It’s no wonder, then, that Trout announced to Americans: “the president wants to come into your home and sit at your fireside for a little fireside chat.” The title stuck. It did feel, to many people, as if the president was sitting in their parlor.

Roosevelt came at the right time. The radio age had just begun, and it only grew during his twelve years in office. About forty percent of Americans had a radio at the beginning of FDR’s term—five years in, almost ninety percent of Americans had a radio.

Certainly it was one thing to have a radio and a large audience, but quite another to speak with the eloquence and clarity that FDR used while speaking to the country (just ask Herbert Hoover). Roosevelt succeeded in reaching a great number of Americans, and giving a boost to their confidence.

Other presidents have similarly used new technologies to communicate with a mass audience. An obvious example is President Trump’s use of Twitter. President Obama used Facebook, and even appeared on “Between Two Ferns” to promote his health care legislation. President Kennedy, too, used the new power of television to reach more Americans. Kennedy gave the first live televised press conference.

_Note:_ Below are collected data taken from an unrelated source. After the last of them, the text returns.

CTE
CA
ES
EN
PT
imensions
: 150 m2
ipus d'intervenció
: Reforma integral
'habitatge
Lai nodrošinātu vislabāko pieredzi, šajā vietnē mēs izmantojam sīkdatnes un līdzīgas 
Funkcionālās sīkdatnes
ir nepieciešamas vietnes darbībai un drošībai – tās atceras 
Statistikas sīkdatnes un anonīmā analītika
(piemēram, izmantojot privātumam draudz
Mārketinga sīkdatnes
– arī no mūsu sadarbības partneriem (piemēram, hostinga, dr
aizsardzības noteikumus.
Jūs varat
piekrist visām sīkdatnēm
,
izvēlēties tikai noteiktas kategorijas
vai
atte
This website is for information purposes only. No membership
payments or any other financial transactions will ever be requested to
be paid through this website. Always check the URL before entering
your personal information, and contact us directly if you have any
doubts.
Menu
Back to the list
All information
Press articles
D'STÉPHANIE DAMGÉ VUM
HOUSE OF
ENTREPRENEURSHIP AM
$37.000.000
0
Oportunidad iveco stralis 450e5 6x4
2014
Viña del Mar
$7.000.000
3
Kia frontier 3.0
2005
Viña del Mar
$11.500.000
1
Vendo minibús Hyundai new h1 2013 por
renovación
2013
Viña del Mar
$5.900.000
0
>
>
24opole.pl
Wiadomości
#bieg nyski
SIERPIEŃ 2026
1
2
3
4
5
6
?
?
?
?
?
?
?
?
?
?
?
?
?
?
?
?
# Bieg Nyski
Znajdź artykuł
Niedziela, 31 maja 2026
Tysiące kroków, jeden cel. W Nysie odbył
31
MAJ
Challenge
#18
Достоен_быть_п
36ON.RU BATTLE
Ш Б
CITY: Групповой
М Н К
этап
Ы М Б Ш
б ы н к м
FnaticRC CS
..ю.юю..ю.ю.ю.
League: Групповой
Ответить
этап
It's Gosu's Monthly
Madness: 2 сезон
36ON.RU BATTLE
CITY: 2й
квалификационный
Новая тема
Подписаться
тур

“After all, there is an element in the readjustment of our financial system more important than currency, more important than gold, and that is the confidence of the people. Confidence and courage are the essentials of success in carrying out our plan. You people must have faith you must not be stampeded by rumors or guesses. Let us unite in banishing fear. We have provided the machinery to restore our financial system it is up to you to support and make it work.

It is your problem no less than it is mine. Together we cannot fail.”


FIRESIDE CHAT ON THE BANK CRISIS (12 March 1933)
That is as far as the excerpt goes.